Mbondgulo-Wondieh also informs me that on International Women’s Day (March 8), Wfac organized a social media campaign to bring global attention to the plight of women and girls in the conflict in Cameroon. Like many female leaders in today’s Cameroon, she sought to express agency in addressing women’s grievances in political crisis across national borders. Further, Mbondgulo-Wondieh’s actions demonstrates that women are not merely passive victims amid violent political strife. Instead, many women seek to find ways not only to end the crisis, but place women at the forefront of conflict resolution.

But women also act as individuals to bring attention to the ongoing crisis. Monique Kwachou, a Cameroonian feminist journalist and blogger, is a friend of mine. When she announced she would be returning home to an Anglophone town in Cameroon to write her dissertation after defending her PhD proposal at a university in South Africa, I told her how much I feared for her safety, but she was determined. She later penned an emotional blog post in January 2019 about her many answers to the question “how is home?”, highlighting the daily realities for Cameroonians generally and women particularly in Anglophone towns, such as the constant fear of kidnapping and the fact that many young girls cannot attend school. But she also wrote of how everyday women find ways to survive, for themselves, for their daughters. As Monique recounts, mothers who know she is highly formally educated frequently ask her to adopt their daughters, saying, partly in Cameroonian Pidgin English, or Cameroonian Creole: “This my girl is smart eh … she was performing very well in school before this crisis and she has not yet known ‘life,’ abeg [I beg] take her so she can be helping you in the house.” She later shared in a private email that she has been seriously considering fostering a child, most likely, as I concluded, as part of her endeavors to help girls in her community.

One day she sent me a video via WhatsApp of what life outside her window looks like on a “Ghost Town” protest day.

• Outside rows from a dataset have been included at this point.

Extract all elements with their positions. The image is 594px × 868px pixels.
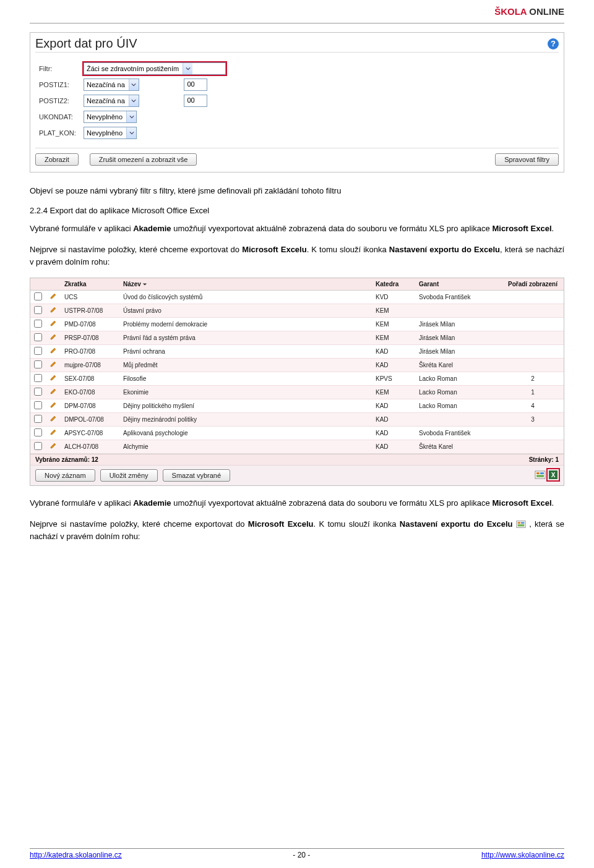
cell: Ústavní právo bbox=[119, 304, 372, 317]
edit-icon[interactable] bbox=[50, 306, 57, 313]
row-label: PLAT_KON: bbox=[37, 126, 80, 140]
grid-footer: Vybráno záznamů: 12 Stránky: 1 bbox=[30, 454, 564, 465]
filter-panel-screenshot: Export dat pro ÚIV ? Filtr: Žáci se zdra… bbox=[30, 32, 564, 172]
postiz2-value-input[interactable]: 00 bbox=[184, 95, 207, 107]
cell bbox=[502, 426, 564, 440]
cell: APSYC-07/08 bbox=[61, 426, 119, 440]
row-checkbox[interactable] bbox=[34, 442, 42, 450]
grid-screenshot: Zkratka Název Katedra Garant Pořadí zobr… bbox=[30, 278, 564, 486]
show-button[interactable]: Zobrazit bbox=[35, 153, 79, 166]
row-checkbox[interactable] bbox=[34, 428, 42, 436]
edit-icon[interactable] bbox=[50, 333, 57, 341]
svg-rect-1 bbox=[536, 472, 540, 474]
row-checkbox[interactable] bbox=[34, 333, 42, 341]
save-changes-button[interactable]: Uložit změny bbox=[100, 469, 158, 482]
brand-logo: ŠKOLA ONLINE bbox=[494, 6, 564, 17]
cell: Lacko Roman bbox=[415, 399, 502, 412]
postiz1-op-select[interactable]: Nezačíná na bbox=[84, 79, 139, 91]
edit-icon[interactable] bbox=[50, 428, 57, 436]
panel-title: Export dat pro ÚIV bbox=[35, 36, 137, 51]
edit-icon[interactable] bbox=[50, 442, 57, 449]
cell: EKO-07/08 bbox=[61, 385, 119, 399]
help-icon[interactable]: ? bbox=[548, 38, 559, 49]
footer-left-link[interactable]: http://katedra.skolaonline.cz bbox=[30, 851, 122, 859]
manage-filters-button[interactable]: Spravovat filtry bbox=[495, 153, 559, 166]
svg-rect-9 bbox=[518, 524, 525, 527]
cell: DPM-07/08 bbox=[61, 399, 119, 412]
col-poradi[interactable]: Pořadí zobrazení bbox=[502, 278, 564, 291]
cell bbox=[502, 331, 564, 344]
postiz1-value-input[interactable]: 00 bbox=[184, 79, 207, 91]
cell: KAD bbox=[372, 412, 415, 426]
cell: Dějiny mezinárodní politiky bbox=[119, 412, 372, 426]
row-checkbox[interactable] bbox=[34, 292, 42, 300]
cell: KEM bbox=[372, 331, 415, 344]
cell: SEX-07/08 bbox=[61, 372, 119, 385]
chevron-down-icon bbox=[126, 111, 136, 122]
svg-rect-2 bbox=[540, 472, 544, 474]
platkon-op-select[interactable]: Nevyplněno bbox=[84, 127, 137, 139]
postiz2-op-select[interactable]: Nezačíná na bbox=[84, 95, 139, 107]
export-excel-icon[interactable]: X bbox=[548, 469, 559, 480]
cell: Svoboda František bbox=[415, 426, 502, 440]
row-label: UKONDAT: bbox=[37, 109, 80, 124]
cell: Jirásek Milan bbox=[415, 344, 502, 358]
chevron-down-icon bbox=[129, 95, 139, 106]
new-record-button[interactable]: Nový záznam bbox=[35, 469, 95, 482]
edit-icon[interactable] bbox=[50, 415, 57, 422]
paragraph: Objeví se pouze námi vybraný filtr s fil… bbox=[30, 185, 564, 197]
row-checkbox[interactable] bbox=[34, 401, 42, 409]
cell: PRO-07/08 bbox=[61, 344, 119, 358]
col-garant[interactable]: Garant bbox=[415, 278, 502, 291]
footer-right-link[interactable]: http://www.skolaonline.cz bbox=[481, 851, 564, 859]
cell: mujpre-07/08 bbox=[61, 358, 119, 372]
edit-icon[interactable] bbox=[50, 401, 57, 409]
reset-button[interactable]: Zrušit omezení a zobrazit vše bbox=[90, 153, 197, 166]
cell: UCS bbox=[61, 290, 119, 304]
col-nazev[interactable]: Název bbox=[119, 278, 372, 291]
cell: KEM bbox=[372, 317, 415, 331]
filter-label: Filtr: bbox=[37, 61, 80, 76]
cell: Lacko Roman bbox=[415, 385, 502, 399]
edit-icon[interactable] bbox=[50, 292, 57, 300]
cell bbox=[502, 304, 564, 317]
table-row: PMD-07/08Problémy moderní demokracieKEMJ… bbox=[30, 317, 564, 331]
row-checkbox[interactable] bbox=[34, 347, 42, 355]
row-checkbox[interactable] bbox=[34, 388, 42, 396]
edit-icon[interactable] bbox=[50, 360, 57, 368]
row-checkbox[interactable] bbox=[34, 415, 42, 423]
table-row: mujpre-07/08Můj předmětKADŠkréta Karel bbox=[30, 358, 564, 372]
col-zkratka[interactable]: Zkratka bbox=[61, 278, 119, 291]
filter-select[interactable]: Žáci se zdravotním postižením bbox=[84, 62, 226, 75]
sort-desc-icon bbox=[142, 281, 147, 287]
table-row: ALCH-07/08AlchymieKADŠkréta Karel bbox=[30, 440, 564, 453]
cell bbox=[502, 317, 564, 331]
page-header: ŠKOLA ONLINE bbox=[30, 6, 564, 23]
cell: KEM bbox=[372, 385, 415, 399]
edit-icon[interactable] bbox=[50, 388, 57, 395]
cell: KAD bbox=[372, 344, 415, 358]
row-checkbox[interactable] bbox=[34, 306, 42, 314]
edit-icon[interactable] bbox=[50, 347, 57, 354]
cell: Škréta Karel bbox=[415, 358, 502, 372]
row-checkbox[interactable] bbox=[34, 374, 42, 382]
chevron-down-icon bbox=[183, 63, 192, 74]
paragraph: Nejprve si nastavíme položky, které chce… bbox=[30, 518, 564, 543]
ukondat-op-select[interactable]: Nevyplněno bbox=[84, 111, 137, 123]
excel-settings-icon[interactable] bbox=[535, 469, 546, 480]
paragraph: Vybrané formuláře v aplikaci Akademie um… bbox=[30, 497, 564, 509]
table-row: PRSP-07/08Právní řád a systém právaKEMJi… bbox=[30, 331, 564, 344]
table-row: EKO-07/08EkonimieKEMLacko Roman1 bbox=[30, 385, 564, 399]
cell: KVD bbox=[372, 290, 415, 304]
row-checkbox[interactable] bbox=[34, 320, 42, 328]
cell: Jirásek Milan bbox=[415, 317, 502, 331]
svg-rect-7 bbox=[518, 522, 520, 524]
row-checkbox[interactable] bbox=[34, 360, 42, 368]
edit-icon[interactable] bbox=[50, 374, 57, 381]
cell: Úvod do číslicových systémů bbox=[119, 290, 372, 304]
delete-selected-button[interactable]: Smazat vybrané bbox=[163, 469, 230, 482]
cell bbox=[502, 358, 564, 372]
col-katedra[interactable]: Katedra bbox=[372, 278, 415, 291]
edit-icon[interactable] bbox=[50, 320, 57, 327]
table-row: DPM-07/08Dějiny politického myšleníKADLa… bbox=[30, 399, 564, 412]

The video opens with an image of lush palm trees, their bright green palms fanned out toward the sky. Birds chirped. The sunny scene immediately made me miss my family in Cameroon. Monique’s voice interrupted my reverie, though: “I don’t know what’s happening [in] town, but this is the highway, and there is no car moving. So you can imagine… The Ghost town is being respected; we’re all staying indoors.” She panned the camera to show an empty road, not a car in sight. Just the sound of birds. It’s clear that this road is normally busy, cars honking, music. The 32-second video reflects Monique’s varied multi-layered experiences of today’s Cameroon. Stories like hers, like Annie’s, like Mbondgulo-Wondieh’s, remind us that women in Cameroon continue to employ various strategies to cope, resist, survive no matter the circumstances and, in many ways, go beyond their own individual needs to improve the lives of their female counterparts. Their stories are complex, showing the daily realities of women in Cameroon; Monique wrote pointedly in her blog, “To properly respond to ‘how is Cameroon[?]’ would demand I tell several stories of Cameroonians.” In today’s Cameroon, women cope. Women act. Everyday.